テラジマアーキテクツが手掛ける案件の多くは、いわゆる住宅密集地の家づくりです。都心部ではコンパクトな土地が多いですし、道路の幅員は狭い。さまざまな制約がある中で、テラジマアーキテクツの設計技術によって土地のポテンシャルを引き出し、快適な住環境をつくりだす。「都市部で心地よく暮らす家づくり」がテラジマアーキテクツのコンセプトであり強みです。

1958年、東京都世田谷区に寺島工務店として創業しました。大工と棟梁がいる、昔ながらの地場の工務店です。当初は、近所にお住まいの方が知人を紹介してくださる形でした。それから、徐々にお客様を増やしていきました。

2000年代初頭に大きな事業改革を行いました。1958年の設立時から、工務店として事業を続けていましたが、設計事務所の機能を併設する形で再スタートを切ったのです。建築士による設計を行い、施工までテラジマアーキテクツがワンストップで対応する。こうした事業スタイルは、建築業界内では珍しいのです。

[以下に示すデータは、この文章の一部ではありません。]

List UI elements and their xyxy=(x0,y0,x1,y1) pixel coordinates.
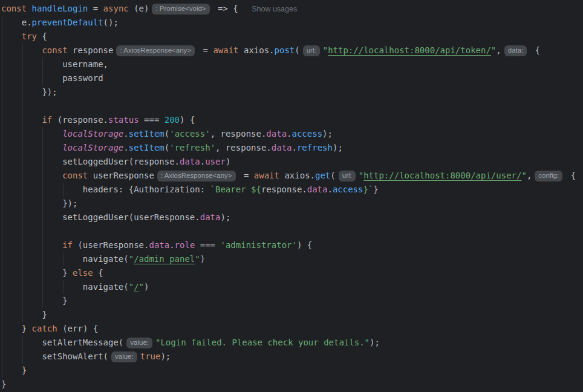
code-line[interactable]: const handleLogin = async (e): Promise<v… xyxy=(0,2,583,16)
code-line[interactable]: setAlertMessage(value:"Login failed. Ple… xyxy=(0,336,583,350)
code-token: } xyxy=(1,268,73,278)
code-token: / xyxy=(134,282,138,292)
code-token: ) xyxy=(144,282,149,292)
code-token: handleLogin xyxy=(32,4,88,13)
code-token: ); xyxy=(322,129,333,139)
code-line[interactable]: } catch (err) { xyxy=(0,322,583,336)
code-token: data xyxy=(200,212,221,222)
code-token: ) xyxy=(200,254,205,264)
code-token: setAlertMessage( xyxy=(1,338,123,347)
code-line[interactable] xyxy=(0,224,583,238)
code-token: status xyxy=(108,115,139,125)
code-token: { xyxy=(37,31,47,41)
code-token: " xyxy=(323,45,328,55)
code-line[interactable] xyxy=(0,99,583,113)
code-token: " xyxy=(195,254,200,264)
code-token: async xyxy=(103,4,134,13)
code-token: ); xyxy=(220,212,230,222)
code-token: , xyxy=(496,45,501,55)
code-line[interactable]: }); xyxy=(0,85,583,99)
inlay-hint: value: xyxy=(126,338,152,348)
code-token: (); xyxy=(103,18,119,27)
code-line[interactable]: localStorage.setItem('refresh', response… xyxy=(0,141,583,155)
code-line[interactable]: if (response.status === 200) { xyxy=(0,113,583,127)
code-line[interactable]: try { xyxy=(0,30,583,44)
code-token: setItem xyxy=(129,143,164,152)
inlay-hint: : AxiosResponse<any> xyxy=(157,171,236,181)
show-usages-link[interactable]: Show usages xyxy=(252,5,297,13)
code-line[interactable]: setLoggedUser(response.data.user) xyxy=(0,155,583,169)
code-token: . xyxy=(123,143,128,152)
code-token: " xyxy=(139,282,144,292)
code-token: axios. xyxy=(239,45,275,55)
code-token: e. xyxy=(1,18,32,27)
code-token: if xyxy=(42,115,52,125)
code-line[interactable]: setLoggedUser(userResponse.data); xyxy=(0,211,583,224)
code-token: (response. xyxy=(52,115,108,125)
code-token: if xyxy=(62,240,73,250)
code-token: access xyxy=(333,185,363,194)
inlay-hint: data: xyxy=(504,45,527,56)
code-line[interactable]: if (userResponse.data.role === 'administ… xyxy=(0,238,583,252)
code-editor[interactable]: const handleLogin = async (e): Promise<v… xyxy=(0,0,583,392)
code-line[interactable]: } xyxy=(0,294,583,308)
code-token: } xyxy=(1,324,32,333)
code-token: setItem xyxy=(129,129,164,139)
code-token: user xyxy=(205,157,226,166)
code-token: response. xyxy=(261,185,307,194)
code-token: setLoggedUser(userResponse. xyxy=(1,212,200,222)
code-token: headers: {Authorization: xyxy=(1,185,210,194)
code-line[interactable]: password xyxy=(0,71,583,85)
code-line[interactable]: username, xyxy=(0,57,583,71)
code-token: . xyxy=(200,157,205,166)
code-token: }); xyxy=(1,198,77,208)
code-token: 200 xyxy=(164,115,180,125)
code-token: axios. xyxy=(279,171,315,180)
code-line[interactable]: } xyxy=(0,364,583,377)
code-token xyxy=(1,171,62,180)
code-token: 'access' xyxy=(169,129,210,139)
code-token: = xyxy=(88,4,103,13)
code-token: data xyxy=(266,129,287,139)
inlay-hint: config: xyxy=(535,171,562,181)
code-token: "Login failed. Please check your details… xyxy=(155,338,370,347)
code-token: }); xyxy=(1,87,57,97)
code-line[interactable]: setShowAlert(value:true); xyxy=(0,350,583,364)
code-line[interactable]: } else { xyxy=(0,266,583,280)
code-token: , response. xyxy=(210,129,267,139)
code-token: ) xyxy=(226,157,230,166)
code-line[interactable]: } xyxy=(0,308,583,322)
code-token: (userResponse. xyxy=(73,240,149,250)
code-token: ( xyxy=(164,129,169,139)
code-line[interactable]: const userResponse: AxiosResponse<any> =… xyxy=(0,169,583,183)
code-token xyxy=(1,240,62,250)
code-token: await xyxy=(254,171,279,180)
code-token: setShowAlert( xyxy=(1,351,108,361)
code-token: refresh xyxy=(297,143,333,152)
code-line[interactable]: navigate("/admin_panel") xyxy=(0,252,583,266)
code-token: 'administrator' xyxy=(220,240,296,250)
code-token: role xyxy=(175,240,195,250)
code-token: userResponse xyxy=(88,171,154,180)
code-line[interactable]: }); xyxy=(0,197,583,211)
code-token: setLoggedUser(response. xyxy=(1,157,180,166)
code-token: ( xyxy=(330,171,335,180)
code-token: /admin_panel xyxy=(134,254,195,264)
code-line[interactable]: } xyxy=(0,377,583,391)
code-line[interactable]: const response: AxiosResponse<any> = awa… xyxy=(0,44,583,57)
code-token: . xyxy=(292,143,297,152)
code-line[interactable]: localStorage.setItem('access', response.… xyxy=(0,127,583,141)
code-line[interactable]: navigate("/") xyxy=(0,280,583,294)
code-token: . xyxy=(287,129,292,139)
code-token: ); xyxy=(370,338,380,347)
code-token: ( xyxy=(295,45,299,55)
code-token: ( xyxy=(164,143,169,152)
code-token: localStorage xyxy=(62,143,123,152)
code-line[interactable]: headers: {Authorization: `Bearer ${respo… xyxy=(0,183,583,197)
code-token: username, xyxy=(1,59,108,69)
code-line[interactable]: e.preventDefault(); xyxy=(0,16,583,30)
code-token: const xyxy=(62,171,88,180)
code-token: try xyxy=(22,31,37,41)
code-token: " xyxy=(129,282,134,292)
inlay-hint: url: xyxy=(303,45,320,56)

2013年に私が代表を引き継ぎ、現在に至ります。「設計×施工」という基本的な事業スタイルを守りつつ、ブラッシュアップを加えて事業展開を進めています。2021年には、新たにリノベーションの専門部署を立ち上げました。

株式会社テラジマアーキテクツの顧客層とコンセプトについて

― どのような顧客層をターゲットとされていますか

テラジマアーキテクツが手がけているのは注文住宅ですから、基本的に家の価値に重きを置いている方がお客様になります。建売住宅などのいわゆる企画型住宅や分譲マンションは、周りの家と似たつくりになりがちです。そうではなくて「自分の感性を表現した空間で暮らしたい」「デザインや仕様に妥協せず、納得のいく住まいを手に入れたい」そういった価値観の方が当社を選んでくださいます。

新規でご成約されるお客様の多くは、既存顧客からのご紹介です。例えばお子さまが同級生を家に呼んだことをきっかけに、同級生の親御さんが興味を持ってくださるということもあります。ほかには、会社の同僚や先輩・後輩、学生時代のご友人など、さまざまなつながりからご紹介をいただいています。

― コンセプトとされる「都市部で心地よく暮らせる家づくり」とは、具体的にどのようなものでしょうか

住宅密集地のような環境は、どうしても採光や風通りが悪くなります。この点をデザインと設計の技術で解決するというのが大きなテーマです。吹き抜けや中庭をつくるなど、土地のポテンシャルに合ったデザインをご提案しています。人類進化の歴史をみても、人々の暮らしには「光と風」は必要不可欠なものではないでしょうか。洞穴住まいから始まり、やがて木造建築へと進化しました。日光を浴び、新鮮な空気が巡る環境こそが、住まいの本質ではないかと思っています。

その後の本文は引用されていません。